J’ai été voir Matieu White en prestation, à la fin du show nous avons fait connaissance et j’en ai profité pour l’inviter sur mon projet. Nous avons choisi une instru ensemble en studio en Guadeloupe puis travailler le titre ensemble en studio à Paris. Ça a été fluide, naturel et rapide ! Une bonne énergie, une volonté partagée de donner le meilleur et de faire le tube de l’année ! On ne voulait pas donner aux gens ce qu’ils attendent mais plutôt les surprendre ! On connait le côté sensuel et direct des textes de MW sur le dancehall, on qualifie ma musique de "musique de chambre", on pourrait s’attendre à un slow wyne à la limite de l’érotisme.
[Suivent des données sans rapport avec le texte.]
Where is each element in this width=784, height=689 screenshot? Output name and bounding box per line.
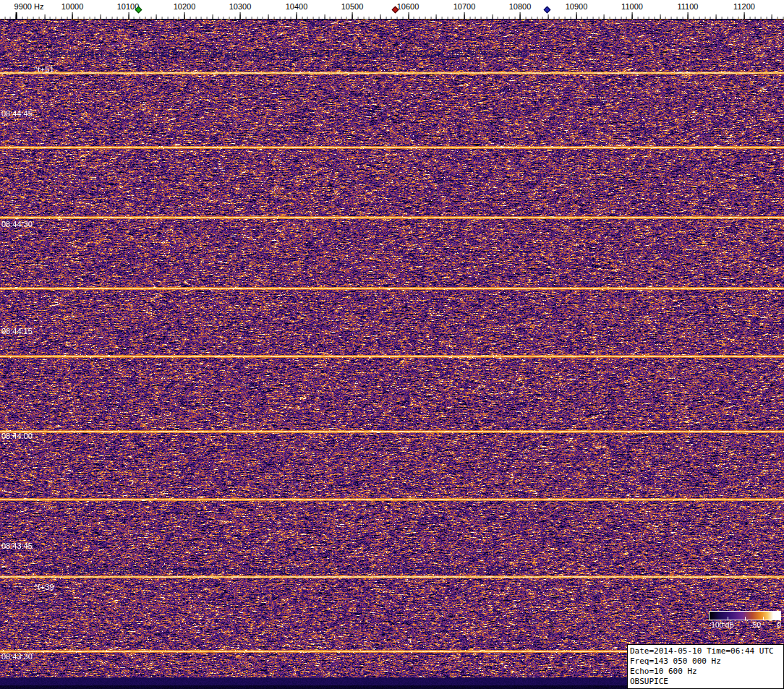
info-date-time: Date=2014-05-10 Time=06:44 UTC <box>630 646 781 656</box>
freq-label-10800: 10800 <box>509 2 532 11</box>
info-frequency: Freq=143 050 000 Hz <box>630 656 781 667</box>
time-label: 08:44:00 <box>1 432 33 440</box>
color-scale-gradient-bar <box>709 611 781 620</box>
legend-label-mid: -50 <box>751 621 761 629</box>
legend-label-min: -100 dB <box>709 621 734 629</box>
freq-label-10400: 10400 <box>286 2 308 11</box>
meteor-spectrogram-app: 9900 Hz100001010010200103001040010500106… <box>0 0 784 689</box>
time-label: 08:44:45 <box>1 109 33 118</box>
info-echo-freq: Echo=10 600 Hz <box>630 667 781 677</box>
time-label: 08:44:30 <box>1 220 33 228</box>
frequency-ruler[interactable]: 9900 Hz100001010010200103001040010500106… <box>0 0 784 20</box>
freq-label-10600: 10600 <box>397 2 419 11</box>
freq-label-11100: 11100 <box>678 2 699 11</box>
spectrogram-waterfall[interactable] <box>0 20 784 689</box>
event-annotation-1: 20140510064451248 hCnt30 nb-84 f10621 hi… <box>40 50 527 59</box>
time-label: 08:43:30 <box>1 652 33 661</box>
freq-marker-green-icon[interactable] <box>135 7 142 14</box>
legend-tick <box>728 617 728 620</box>
observation-info-box: Date=2014-05-10 Time=06:44 UTC Freq=143 … <box>627 644 784 689</box>
freq-label-10500: 10500 <box>341 2 364 11</box>
freq-label-10200: 10200 <box>174 2 196 11</box>
color-scale-legend: -100 dB -50 0 <box>709 611 781 629</box>
ruler-major-ticks <box>0 12 784 19</box>
time-label: 08:44:15 <box>1 327 33 335</box>
event-time-offset-2: ^t+39 <box>34 583 54 591</box>
freq-label-10900: 10900 <box>566 2 588 11</box>
ruler-minor-ticks <box>0 17 784 19</box>
freq-marker-blue-icon[interactable] <box>544 7 551 14</box>
ruler-mid-ticks <box>0 14 784 19</box>
legend-label-max: 0 <box>777 621 781 629</box>
event-time-offset-1: ^t+51 <box>34 65 54 74</box>
legend-tick <box>745 617 746 620</box>
legend-labels: -100 dB -50 0 <box>709 621 781 629</box>
freq-label-9900-hz: 9900 Hz <box>14 2 44 11</box>
freq-label-11000: 11000 <box>621 2 643 11</box>
legend-tick <box>763 617 764 620</box>
time-label: 08:43:45 <box>1 542 33 550</box>
freq-label-11200: 11200 <box>733 2 755 11</box>
event-annotation-2: 20140510064339948 hCnt29 nb-73 f10355 hi… <box>40 566 524 575</box>
freq-label-10300: 10300 <box>229 2 252 11</box>
freq-label-10000: 10000 <box>61 2 84 11</box>
info-station: OBSUPICE <box>630 677 781 687</box>
freq-label-10700: 10700 <box>453 2 476 11</box>
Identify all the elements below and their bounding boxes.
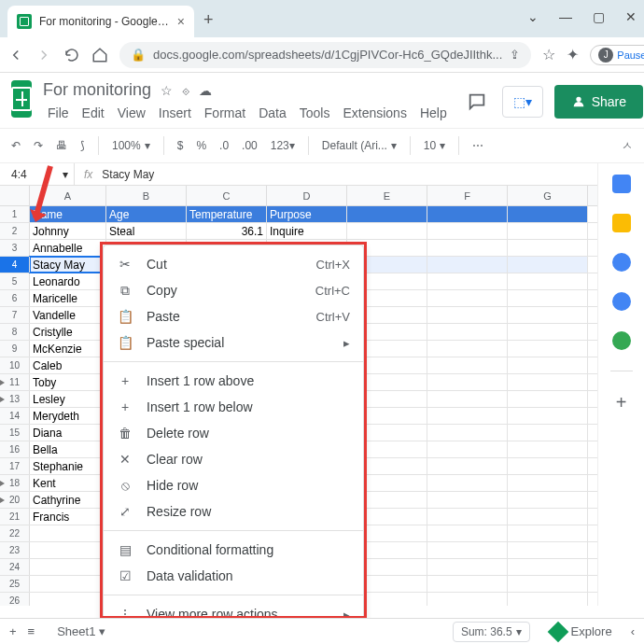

Et bien non ! Il y a tout de même quelques subtilités dans les paroles qui ne trahissent pas notre signature lyricale.

Pour la sortie de ce clip vous avez beaucoup teasé sur les réseaux sociaux avec la "Mission Pitché", comment ce thème d’agent secret t’a-t-il été inspiré ? 

Alors pour la petite histoire, avant le confinement notre équipe avait prévu de miser sur "Famn Sé Dyab", le titre que j’ai interprété lors du Planète Rap de Meryl. On avait imaginé un scénario dans le même calibre, en mode film. L’idée c’était de me mettre en mode Sharon Stone dans le film "Basic Instinct" avec la fameuse scène mythique de l’interrogatoire. Finalement, il a fallu faire un choix et ne pas perdre de temps. Nous sommes restés sur l’idée du clip film pour le titre "Pitché" en s’inspirant du film "Mr & Mrs Smith". La collaboration avec l’humoriste Mr Stan a été très inspirante et le scénario final a été décidé après plusieurs jours de discussion.

Tu as sorti le morceau "Famn sé dyab" en avril dernier, qui signifie "les femmes sont le diable". On sent dans ta musique que la place de la femme et la question de la sensualité sont des sujets qui reviennent régulièrement. Qui sont les différentes personnalités qui t’inspirent pour ce thème ? 

Personne en particulier. Ce n’est pas une ou des figures féminines qui m’inspirent mais la Femme en générale. Mon histoire, mes frustrations, mon expérience, celles de mes proches, de mes amies, les faits de société.

Tu as dit dans une interview en 2018 que les femmes de la musique afro caribéennes n’étaient pas assez exposées, quel regard portes-tu sur cela aujourd’hui ? 

Il y a 2 problématiques : la scène locale et la scène nationale. Aux Antilles, les femmes n’évoluant pas dans le zouk avaient un vrai problème de visibilité. Aujourd’hui c’est beaucoup moins le cas il faut l’admettre, mais c’est encore palpable. Au niveau national, que ce soient les hommes ou les femmes, les antilles françaises ont très peu de visibilité. Et même si les portes s’ouvrent petit à petit, ça reste largement insuffisant. C’est extrêmement frustrant de constater que les sonorités caribéennes sont plus que présentes sur la scène nationale mais pas les artistes caribéens.

Tu as aujourd’hui beaucoup de collaborations à ton actif : Admiral T, Kéros-N, Pompis de Guyane, Likkle Mimi du Congo, et maintenant Matieu White… Quels ont été tes featurings les plus marquants et y en a-t-il de nouveaux qui vont arriver par la suite pour tes futurs projets ? 

Les plus enrichissants je dirais, sont ceux avec qui j’ai eu la chance de travailler en direct et pas par envoi de maquette. Bien sûr qu’il y en aura d’autres, il n’y a plus de secret sur le fait que j’ai un titre avec Jok’air, ou encore Mata.

Quelles sont tes projets pour la suite ? Verra-t-on un nouveau projet voir le jour dans les mois qui arrivent ?

Mon prochain EP "Si j’étais pire" est prévu pour novembre. Celui d’après, 2ème trimestre 2021. Et ce n’est évidemment pas fini.